● WHAT IS BEING ASKED:
Your copy should start at the line with "(klasy 4–8). Zabawne i" and end at the line with "začíná přesným výběrem" in the data below. Transcribe only those lines, exactly, pictures excluded.

(Items from a dataset)
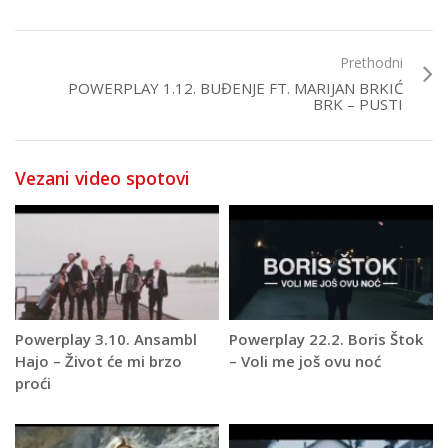
Prethodni
POWERPLAY 1.12. BUĐENJE FT. MARIJAN BRKIĆ
BRK – PUSTI
Vezani video spotovi
Powerplay 3.10. Ansambl
Powerplay 22.2. Boris Štok
Hajo – Život će mi brzo
– Voli me još ovu noć
proći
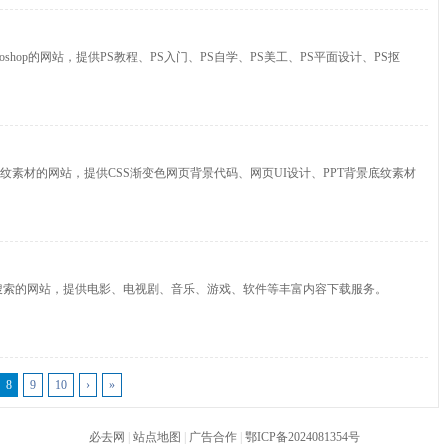
toshop的网站，提供PS教程、PS入门、PS自学、PS美工、PS平面设计、PS抠
纹素材的网站，提供CSS渐变色网页背景代码、网页UI设计、PPT背景底纹素材
搜索的网站，提供电影、电视剧、音乐、游戏、软件等丰富内容下载服务。
8
9
10
›
»
必去网
|
站点地图
|
广告合作
|
鄂ICP备2024081354号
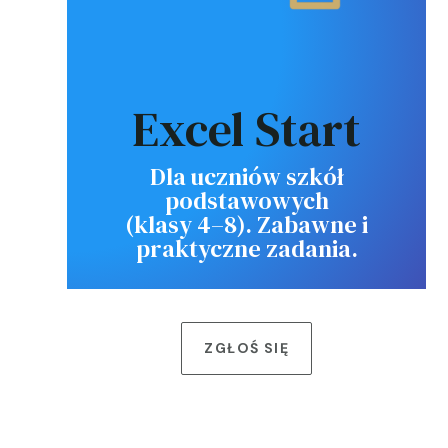
Excel Start
Dla uczniów szkół
podstawowych
(klasy 4–8). Zabawne i
praktyczne zadania.
ZGŁOŚ SIĘ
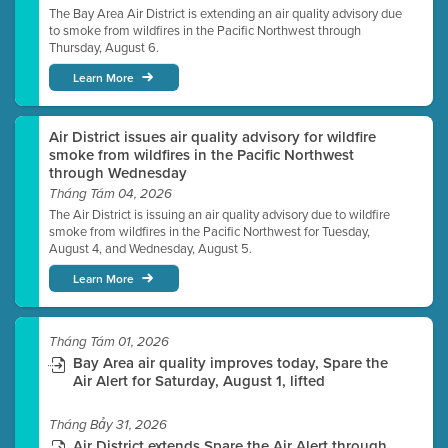
The Bay Area Air District is extending an air quality advisory due
to smoke from wildfires in the Pacific Northwest through
Thursday, August 6.
Learn More
Air District issues air quality advisory for wildfire
smoke from wildfires in the Pacific Northwest
through Wednesday
Tháng Tám 04, 2026
The Air District is issuing an air quality advisory due to wildfire
smoke from wildfires in the Pacific Northwest for Tuesday,
August 4, and Wednesday, August 5.
Learn More
Tháng Tám 01, 2026
Bay Area air quality improves today, Spare the
Air Alert for Saturday, August 1, lifted
Tháng Bảy 31, 2026
Air District extends Spare the Air Alert through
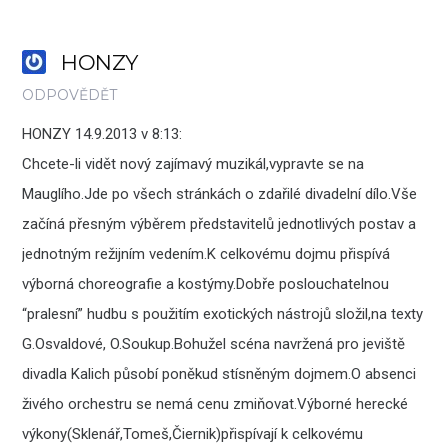
HONZY
ODPOVĚDĚT
HONZY 14.9.2013 v 8:13:
Chcete-li vidět nový zajímavý muzikál,vypravte se na
Mauglího.Jde po všech stránkách o zdařilé divadelní dílo.Vše
začíná přesným výběrem představitelů jednotlivých postav a
jednotným režijním vedením.K celkovému dojmu přispívá
výborná choreografie a kostýmy.Dobře poslouchatelnou
“pralesní” hudbu s použitím exotických nástrojů složil,na texty
G.Osvaldové, O.Soukup.Bohužel scéna navržená pro jeviště
divadla Kalich působí poněkud stísněným dojmem.O absenci
živého orchestru se nemá cenu zmiňovat.Výborné herecké
výkony(Sklenář,Tomeš,Čiernik)přispívají k celkovému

● TASK RESULT:
(klasy 4–8). Zabawne i
praktyczne zadania.
ZGŁOŚ SIĘ
The Bay Area Air District is extending an air quality advisory due
to smoke from wildfires in the Pacific Northwest through
Thursday, August 6.
Learn More
Air District issues air quality advisory for wildfire
smoke from wildfires in the Pacific Northwest
through Wednesday
Tháng Tám 04, 2026
The Air District is issuing an air quality advisory due to wildfire
smoke from wildfires in the Pacific Northwest for Tuesday,
August 4, and Wednesday, August 5.
Learn More
Tháng Tám 01, 2026
Bay Area air quality improves today, Spare the
Air Alert for Saturday, August 1, lifted
Tháng Bảy 31, 2026
Air District extends Spare the Air Alert through
HONZY
ODPOVĚDĚT
HONZY 14.9.2013 v 8:13:
Chcete-li vidět nový zajímavý muzikál,vypravte se na
Mauglího.Jde po všech stránkách o zdařilé divadelní dílo.Vše
začíná přesným výběrem představitelů jednotlivých postav a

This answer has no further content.